If heterogeneity is identified and at least 10 studies are present, we will conduct a meta-regression analysis to explain the observed heterogeneity [54]. The meta-regression analysis will explore the following factors as the most likely sources of inconsistency between direct and indirect evidence: baseline pain values (source of statistical heterogeneity); age, gender, patients with acute and subacute pain (sources of clinical heterogeneity); and study quality (source of methodological heterogeneity).

Sensitivity analysis

We will provide sensitive analysis in the situation when (i) outlying studies are present and suspected and (ii) studies are arbitrarily grouped. Moreover, in case of more than 10 studies available, we will assess a small study effect for each outcome providing an adjusted funnel plot and using netfunnel command (Stata 15.0 software).

Discussion

Our systematic review results will have a direct impact on a large proportion of the population affected by non-specific LBP since this is the most leading cause of disability worldwide. The comparative efficacy among different therapeutic interventions for acute non-specific LBP, including pharmacological and physiotherapy treatments, is currently unknown. Indeed, the results will influence therapeutic strategies for patients with LBP, policymakers and all stakeholders.

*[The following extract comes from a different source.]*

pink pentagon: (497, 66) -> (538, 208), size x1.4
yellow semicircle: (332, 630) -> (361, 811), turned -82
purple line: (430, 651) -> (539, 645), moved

Our review has several strengths including (I) exploring a wider range of literature databases including eligible articles in all languages, (II) a transparent reporting of description of interventions for a consistent node decision making, and (III) the plan to present summary assessments using the GRADE approach to rate the quality of evidence ensuring transparent reporting and clearer interpretation of results.

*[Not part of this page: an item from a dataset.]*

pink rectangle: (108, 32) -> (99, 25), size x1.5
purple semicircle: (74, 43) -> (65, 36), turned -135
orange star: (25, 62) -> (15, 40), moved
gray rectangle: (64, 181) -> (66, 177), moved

We anticipate that our included interventions can be a proxy of the actual clinical practice since we will be highly selective excluding all combined interventions. Indeed, the inclusions of mixed interventions (i.e., ultrasound plus exercise) can be uninformative of which is the effective part of the treatment. This is a common problem of complex non-pharmacological interventions [55, 56]. Potential issues of the proposed review include high clinical heterogeneity, poor quality of reporting of the included trials, and difficulty in interpreting measures of effect when the pooled estimates come from trials that measured the outcome using different measurement tools [35, 57]. Another plausible limitation, solely concerning the network meta-analysis, might be the lack of available treatment comparisons to build robust nodes.

Any important protocol amendments will be transparently documented. We aim to disseminate the results of the NMA: we will publish the findings in an open access journal, present them at scientific conferences, and conduct dissemination meetings with key stakeholders (including policymakers and healthcare providers). We will also consider dissemination through social media tools.